GoModel registers Ollama through OLLAMA_BASE_URL. To run multiple Ollama
instances behind one gateway, use suffixed env vars.
OLLAMA_A_BASE_URL = http://host.docker.internal:11434/v1
OLLAMA_B_BASE_URL = http://host.docker.internal:11435/v1
GOMODEL_MASTER_KEY = change-me
OLLAMA_A_BASE_URL registers provider ollama-a; OLLAMA_B_BASE_URL
registers ollama-b. Use different ports or hostnames per instance.

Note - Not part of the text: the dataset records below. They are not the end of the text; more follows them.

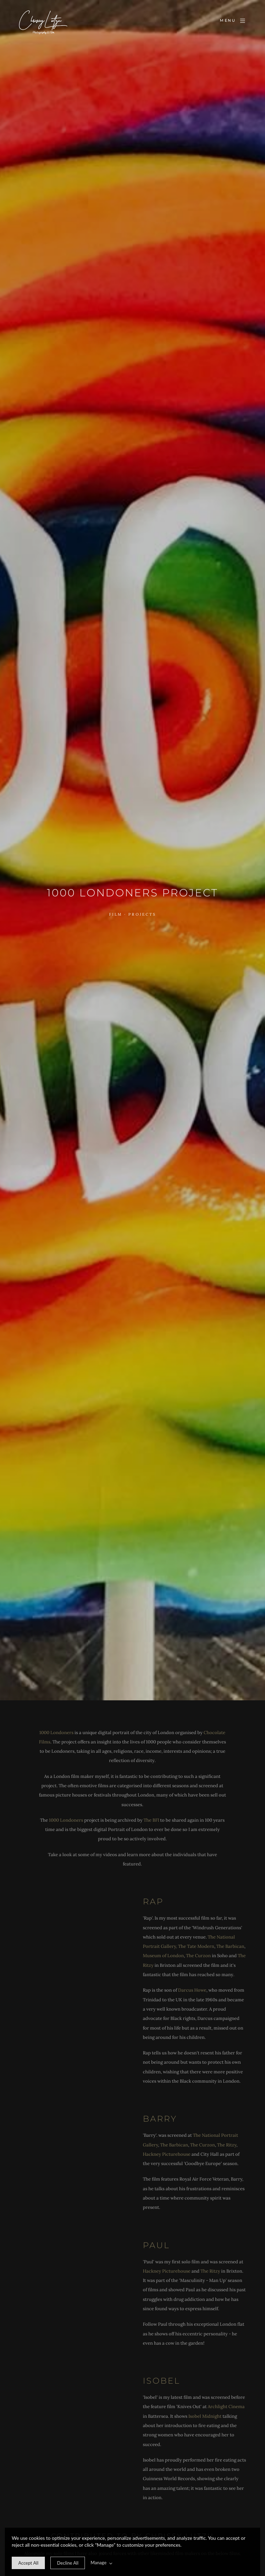 The width and height of the screenshot is (265, 2576). I want to click on [allow cookie message], so click(28, 2563).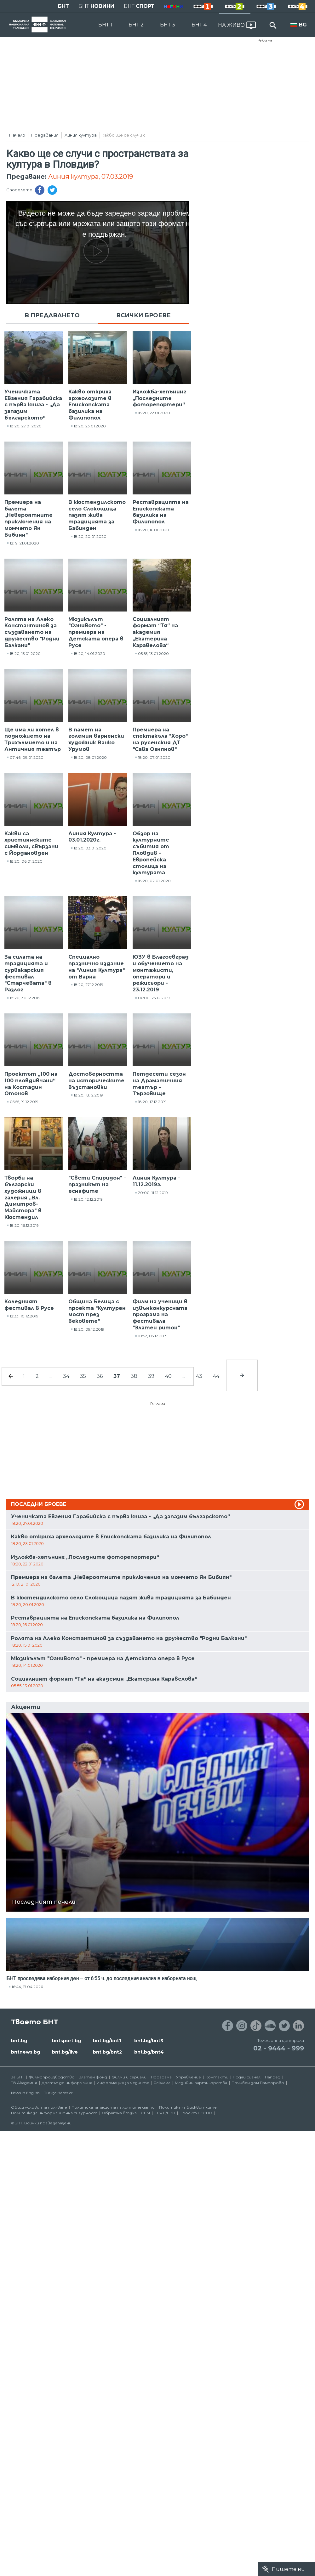  Describe the element at coordinates (25, 2092) in the screenshot. I see `News in English` at that location.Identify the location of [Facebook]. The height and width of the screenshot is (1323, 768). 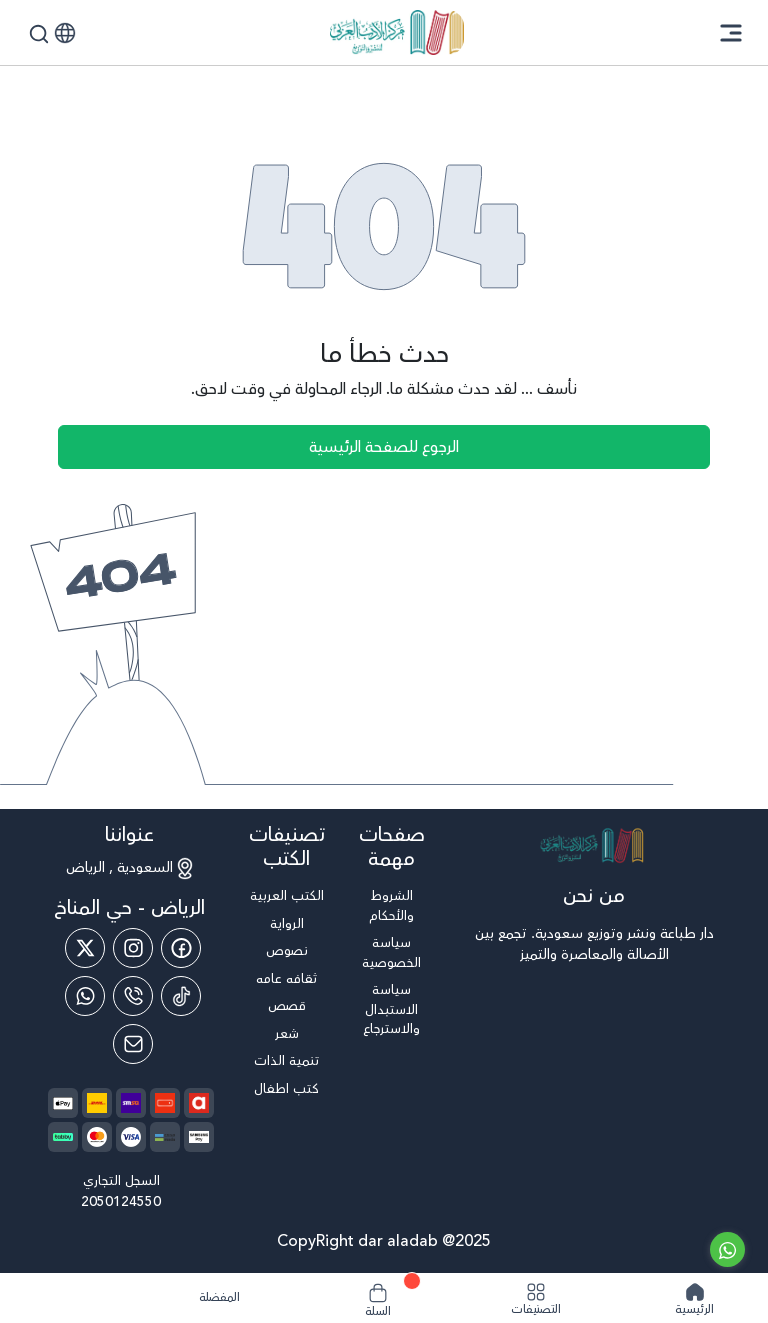
(181, 948).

On Linux, add --add-host=host.docker.internal:host-gateway to the
docker run command so the container can reach Ollama on the host.
Run GoModel
Docker (.env file)
Docker (inline -e)
Binary (make build)
docker run --rm -p 8080:8080 --env-file .env enterpilot/gomodel
Route to a specific backend
curl -s http://localhost:8080/v1/chat/completions \
-H "Authorization: Bearer change-me" \
-H "Content-Type: application/json" \
-d '{
"model": "ollama-a/llama3.2",
"messages": [{"role": "user", "content": "Reply with exactly ok."}]
}'
GET /v1/models returns provider-qualified IDs such as ollama-a/llama3.2
and ollama-b/llama3.2. A bare model name is routed to whichever provider
exposes it first by registration order — use the qualified form to pick
explicitly.
When YAML still helps
Reach for config.yaml only when generated names like ollama-a are not
enough, or when you want per-provider resilience overrides:
providers :
local-fast :
type : ollama
base_url : "http://ollama-fast:11434/v1"
local-large :
type : ollama
base_url : "http://ollama-large:11434/v1"